By Trisha Ahmed | Associated Press/Report for America
Teachers in North Dakota can still refer to transgender students by the personal pronouns they use, after lawmakers on Monday failed to override the governor’s veto of a controversial bill to place restrictions on educators.
House lawmakers fell short of the two-thirds majority needed to block the veto, days after Republican Gov. Doug Burgum’s office announced the veto and the Senate overrode it.
The bill would have prohibited public school teachers and employees from acknowledging the personal pronouns a transgender student uses, unless they received permission from the student’s parents as well as a school administrator. It would have also prohibited government agencies from requiring employees to acknowledge the pronouns a transgender colleagues uses.

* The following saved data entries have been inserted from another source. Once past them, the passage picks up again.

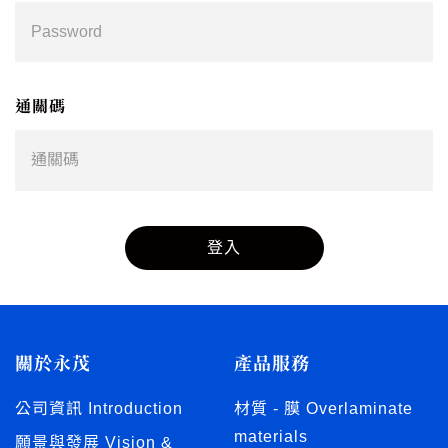
通關碼
登入
關於永茂
產品服務
公司資訊 Introduction
材質 - 膜 Overlaminate
materials
願景與發展 Vision &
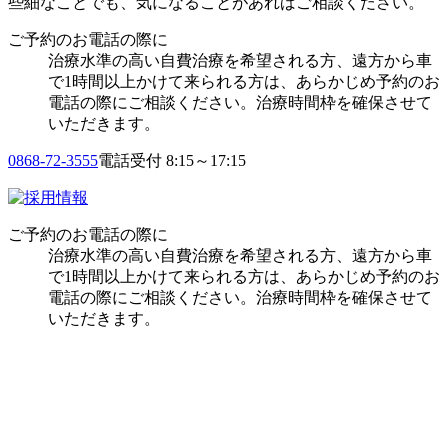
些細なことでも、気になることがあればご相談ください。
ご予約のお電話の際に
治療水準の高い自費治療を希望される方、遠方から車
で1時間以上かけて来られる方は、あらかじめ予約のお
電話の際にご相談ください。治療時間枠を確保させて
いただきます。
0868-72-3555
電話受付 8:15～17:15
ご予約のお電話の際に
治療水準の高い自費治療を希望される方、遠方から車
で1時間以上かけて来られる方は、あらかじめ予約のお
電話の際にご相談ください。治療時間枠を確保させて
いただきます。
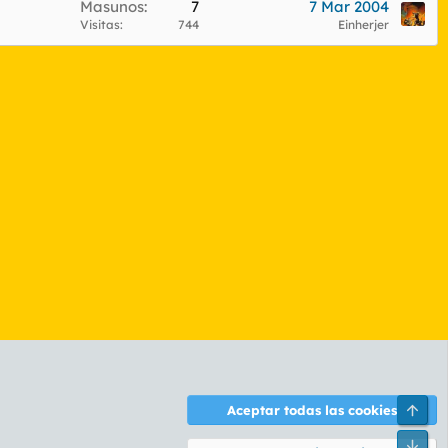
Masunos
7
7 Mar 2004
Visitas
744
Einherjer
Arri
Aceptar todas las cookies
ontáctanos
Términos y reglas
Política de privacidad
Ayuda
R
Pie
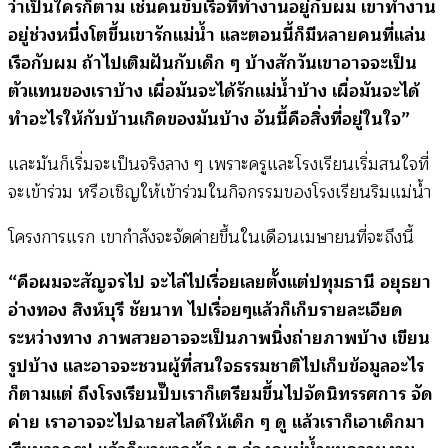
ว่าเป็นใครก็ตาม เช่นคนขับเรือที่ทำงานอยู่กับผม เขาทำงาน
อยู่ช่วงหนึ่งโตขึ้นเขารักแม่น้ำ และตอนนี้ก็มีหลายคนที่แล่น
เรือกับผม ถ้าไปเติมฝันกับเด็ก ๆ บ้างสักวันเขาอาจจะเป็น
ตัวแทนของเราบ้าง เผื่อมันจะได้รักแม่น้ำบ้าง เผื่อมันจะได้
ทำอะไรให้กับบ้านเกิดของมันบ้าง อันนี้คือสิ่งที่อยู่ในใจ”
และมันก็เริ่มจะเป็นจริงลาง ๆ เพราะครูและโรงเรียนเริ่มสนใจที่
จะเข้าร่วม หรือเชิญให้เข้าร่วมในกิจกรรมของโรงเรียนริมแม่น้ำ
โครงการแรก เขากำลังจะจัดค่ายขึ้นในเดือนเมษายนที่จะถึงนี้
“คือผมจะสัญจรไป จะไล่ไปเรื่อยเลยตั้งแต่ปทุมธานี อยุธยา
อ่างทอง สิงห์บุรี ชัยนาท ไปเรื่อยๆแล้วก็เก็บรายละเอียด
ระหว่างทาง ภาพสวยอาจจะเป็นภาพนิ่งถ่ายภาพบ้าง เขียน
รูปบ้าง และอาจจะชวนผู้ที่สนใจธรรมชาติไปเก็บข้อมูลอะไร
ก็ตามแต่ ถึงโรงเรียนปั๊บเราก็เตรียมขึ้นไปจัดนิทรรศการ จัด
ค่าย เราอาจจะไปฉายสไลด์ให้เด็ก ๆ ดู แล้วเราก็เอาเด็กมา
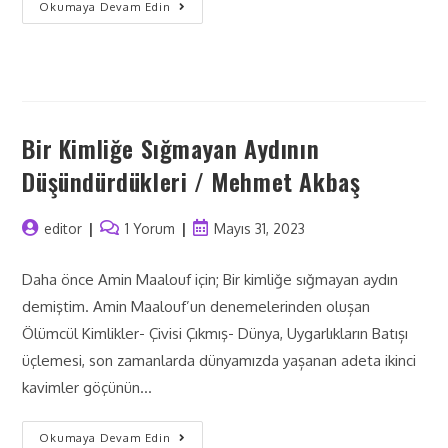
Okumaya Devam Edin
Bir Kimliğe Sığmayan Aydının
Düşündürdükleri / Mehmet Akbaş
editor
1 Yorum
Mayıs 31, 2023
Daha önce Amin Maalouf için; Bir kimliğe sığmayan aydın
demiştim. Amin Maalouf’un denemelerinden olușan
Ölümcül Kimlikler- Çivisi Çıkmış- Dünya, Uygarlıkların Batıșı
üçlemesi, son zamanlarda dünyamızda yașanan adeta ikinci
kavimler göçünün…
Okumaya Devam Edin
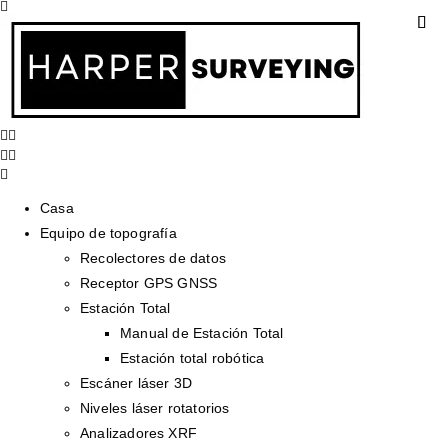
Casa
Equipo de topografía
Recolectores de datos
Receptor GPS GNSS
Estación Total
Manual de Estación Total
Estación total robótica
Escáner láser 3D
Niveles láser rotatorios
Analizadores XRF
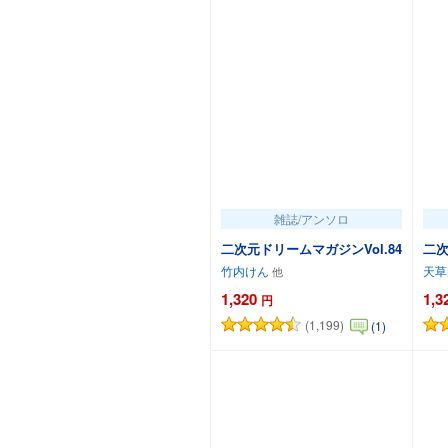
雑誌/アンソロ
二次元ドリームマガジンVol.84
二次
竹内けん
天草
1,320
1,3
円
(1,199)
(1)
カートに追加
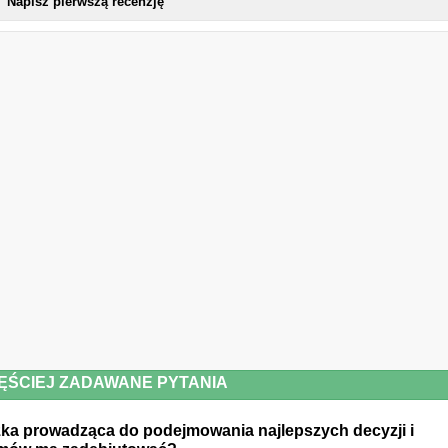
Napisz pierwszą recenzję
ĘŚCIEJ ZADAWANE PYTANIA
żka prowadząca do podejmowania najlepszych decyzji i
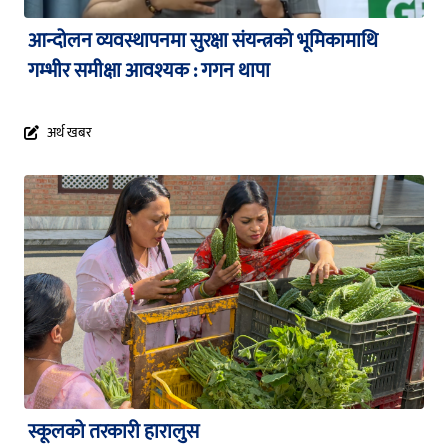
आन्दोलन व्यवस्थापनमा सुरक्षा संयन्त्रको भूमिकामाथि
गम्भीर समीक्षा आवश्यक : गगन थापा
अर्थ खबर
स्कूलको तरकारी हारालुस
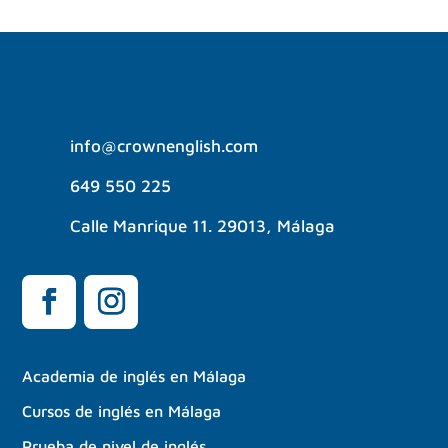
info@crownenglish.com
649 550 225
Calle Manrique 11. 29013, Málaga
Academia de inglés en Málaga
Cursos de inglés en Málaga
Prueba de nivel de inglés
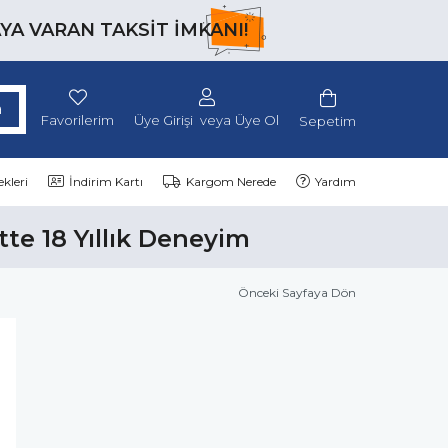
AYA VARAN TAKSİT İMKANI!
Favorilerim
Üye Girişi
Üye Ol
Sepetim
kleri
İndirim Kartı
Kargom Nerede
Yardım
tte 18 Yıllık Deneyim
Önceki Sayfaya Dön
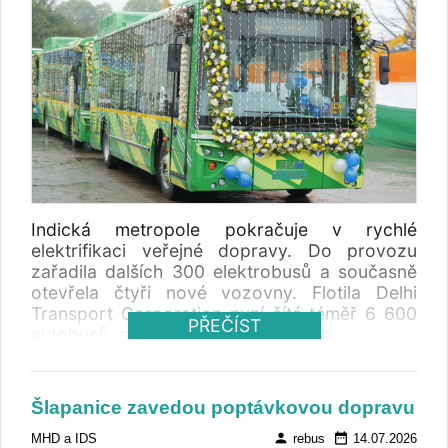
Indická metropole pokračuje v rychlé
elektrifikaci veřejné dopravy. Do provozu
zařadila dalších 300 elektrobusů a současně
otevřela čtyři nové vozovny. Flotila Delhi
Transport Corporation nyní čítá téměř 6 600
PŘEČÍST
autobusů, z toho 4 845 elektrických.
Šlapanice zavedou poptávkovou dopravu
person
date_range
MHD a IDS
rebus
14.07.2026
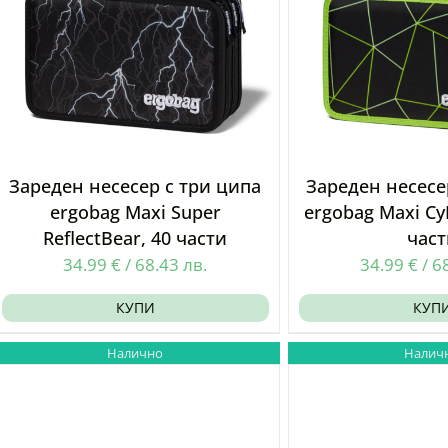
Зареден несесер с три ципа
Зареден несесе
ergobag Maxi Super
ergobag Maxi Cy
ReflectBear, 40 части
част
34.99
€
/
68.43
лв.
34.99
€
/
6
КУПИ
КУП
Налично
Налич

Republican lawmakers across the U.S. have drafted hundreds of laws this year to push back on LGBTQ+ freedoms, particularly seeking to regulate aspects of transgender people’s lives including gender-affirming health care, bathroom use, athletics and drag performances.
“Ask yourself, does Senate Bill 2231 treat others the way you would want to be treated?” Democratic Rep. Emily O’Brien of Grand Forks said on the House floor, adding that overriding the veto would perpetuate “discrimination, hatred or prejudice.”
Republican Rep. SuAnn Olson of Baldwin said the bill protects freedom of speech for teachers and keeps “inappropriate” topics out of the classroom.
North Dakota will consider other bills this session about transgender students, she said.
Olson said that if lawmakers “are firm on this bill, on girls’ athletics, on separate bathrooms, we will strengthen public schools.” But allowing what she called an “emphasis on sexuality” in schools would cause students and teachers to abandon the public education system.
State representatives voted 56-36 to override the governor’s veto, but 63 votes were required.